Stored items
►

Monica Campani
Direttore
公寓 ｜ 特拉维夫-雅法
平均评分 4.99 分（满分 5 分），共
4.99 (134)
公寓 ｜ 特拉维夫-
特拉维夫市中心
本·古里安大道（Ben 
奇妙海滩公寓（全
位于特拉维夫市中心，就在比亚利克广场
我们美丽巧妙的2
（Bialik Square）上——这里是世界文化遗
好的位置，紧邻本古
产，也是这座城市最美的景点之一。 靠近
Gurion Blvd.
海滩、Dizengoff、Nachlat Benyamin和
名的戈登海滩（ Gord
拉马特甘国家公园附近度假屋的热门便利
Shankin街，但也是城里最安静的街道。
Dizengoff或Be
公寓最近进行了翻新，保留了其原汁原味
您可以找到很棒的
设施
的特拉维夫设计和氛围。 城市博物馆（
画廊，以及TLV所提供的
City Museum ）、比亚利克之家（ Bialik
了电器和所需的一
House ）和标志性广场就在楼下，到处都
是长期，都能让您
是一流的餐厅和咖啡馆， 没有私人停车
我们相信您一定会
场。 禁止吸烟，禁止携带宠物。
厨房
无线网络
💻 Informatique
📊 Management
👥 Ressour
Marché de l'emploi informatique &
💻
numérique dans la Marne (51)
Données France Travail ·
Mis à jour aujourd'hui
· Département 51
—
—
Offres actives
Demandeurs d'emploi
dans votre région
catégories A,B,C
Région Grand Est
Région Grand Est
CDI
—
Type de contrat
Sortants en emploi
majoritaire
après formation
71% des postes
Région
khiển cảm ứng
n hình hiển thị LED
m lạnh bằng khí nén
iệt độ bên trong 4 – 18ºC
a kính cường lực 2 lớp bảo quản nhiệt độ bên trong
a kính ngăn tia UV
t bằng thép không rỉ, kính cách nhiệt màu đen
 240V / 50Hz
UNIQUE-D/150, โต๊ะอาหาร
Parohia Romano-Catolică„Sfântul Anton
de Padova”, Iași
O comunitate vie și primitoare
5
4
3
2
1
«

◄

DIRECTIONS: Return the lines from the line containing "khiển cảm ứng" to the end of the entries above, exactly as they appear and with no other output.

YOUR RESPONSE:
khiển cảm ứng
n hình hiển thị LED
m lạnh bằng khí nén
iệt độ bên trong 4 – 18ºC
a kính cường lực 2 lớp bảo quản nhiệt độ bên trong
a kính ngăn tia UV
t bằng thép không rỉ, kính cách nhiệt màu đen
 240V / 50Hz
UNIQUE-D/150, โต๊ะอาหาร
Parohia Romano-Catolică„Sfântul Anton
de Padova”, Iași
O comunitate vie și primitoare
5
4
3
2
1
«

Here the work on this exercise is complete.